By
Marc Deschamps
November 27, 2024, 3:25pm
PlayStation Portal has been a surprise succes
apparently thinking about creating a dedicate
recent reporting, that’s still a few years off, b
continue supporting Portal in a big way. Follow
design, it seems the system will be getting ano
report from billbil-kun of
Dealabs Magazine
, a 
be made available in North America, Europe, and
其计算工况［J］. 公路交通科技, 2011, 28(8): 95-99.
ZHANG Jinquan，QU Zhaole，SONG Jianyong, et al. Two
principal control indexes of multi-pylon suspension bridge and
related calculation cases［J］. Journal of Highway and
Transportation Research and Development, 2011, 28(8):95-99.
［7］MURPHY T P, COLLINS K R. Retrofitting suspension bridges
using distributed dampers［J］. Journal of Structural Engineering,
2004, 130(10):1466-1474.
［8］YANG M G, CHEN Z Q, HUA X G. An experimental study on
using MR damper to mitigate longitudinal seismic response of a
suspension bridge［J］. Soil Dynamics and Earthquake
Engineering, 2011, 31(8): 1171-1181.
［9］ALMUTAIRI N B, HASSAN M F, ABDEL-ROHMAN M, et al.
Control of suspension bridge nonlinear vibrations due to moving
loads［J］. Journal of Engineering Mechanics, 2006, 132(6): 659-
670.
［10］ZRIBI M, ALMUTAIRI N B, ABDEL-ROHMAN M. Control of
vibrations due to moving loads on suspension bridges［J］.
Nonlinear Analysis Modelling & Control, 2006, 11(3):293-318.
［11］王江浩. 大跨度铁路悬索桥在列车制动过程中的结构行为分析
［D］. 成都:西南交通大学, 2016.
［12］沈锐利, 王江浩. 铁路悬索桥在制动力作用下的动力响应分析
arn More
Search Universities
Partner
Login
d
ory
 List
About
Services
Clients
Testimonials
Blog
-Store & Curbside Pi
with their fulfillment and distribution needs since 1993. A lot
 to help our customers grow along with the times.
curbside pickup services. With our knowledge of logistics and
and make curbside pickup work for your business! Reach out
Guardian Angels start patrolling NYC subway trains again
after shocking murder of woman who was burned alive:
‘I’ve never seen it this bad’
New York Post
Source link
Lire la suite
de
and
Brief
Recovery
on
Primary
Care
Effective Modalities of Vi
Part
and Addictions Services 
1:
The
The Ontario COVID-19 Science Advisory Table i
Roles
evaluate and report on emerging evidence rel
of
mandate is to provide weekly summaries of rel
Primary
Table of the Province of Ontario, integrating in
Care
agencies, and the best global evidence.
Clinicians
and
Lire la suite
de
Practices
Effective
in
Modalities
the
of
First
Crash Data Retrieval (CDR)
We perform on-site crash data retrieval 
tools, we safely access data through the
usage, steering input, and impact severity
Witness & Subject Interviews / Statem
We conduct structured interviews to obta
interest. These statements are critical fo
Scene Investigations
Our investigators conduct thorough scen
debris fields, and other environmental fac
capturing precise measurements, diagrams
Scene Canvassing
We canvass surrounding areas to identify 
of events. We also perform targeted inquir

□ □ □ □ □

Print only these lines, please. They run from the start of the entries above to the line containing "Jianyong, et al. Two", both ends included, and must match exactly.

# ANSWER SECTION:
By
Marc Deschamps
November 27, 2024, 3:25pm
PlayStation Portal has been a surprise succes
apparently thinking about creating a dedicate
recent reporting, that’s still a few years off, b
continue supporting Portal in a big way. Follow
design, it seems the system will be getting ano
report from billbil-kun of
Dealabs Magazine
, a 
be made available in North America, Europe, and
其计算工况［J］. 公路交通科技, 2011, 28(8): 95-99.
ZHANG Jinquan，QU Zhaole，SONG Jianyong, et al. Two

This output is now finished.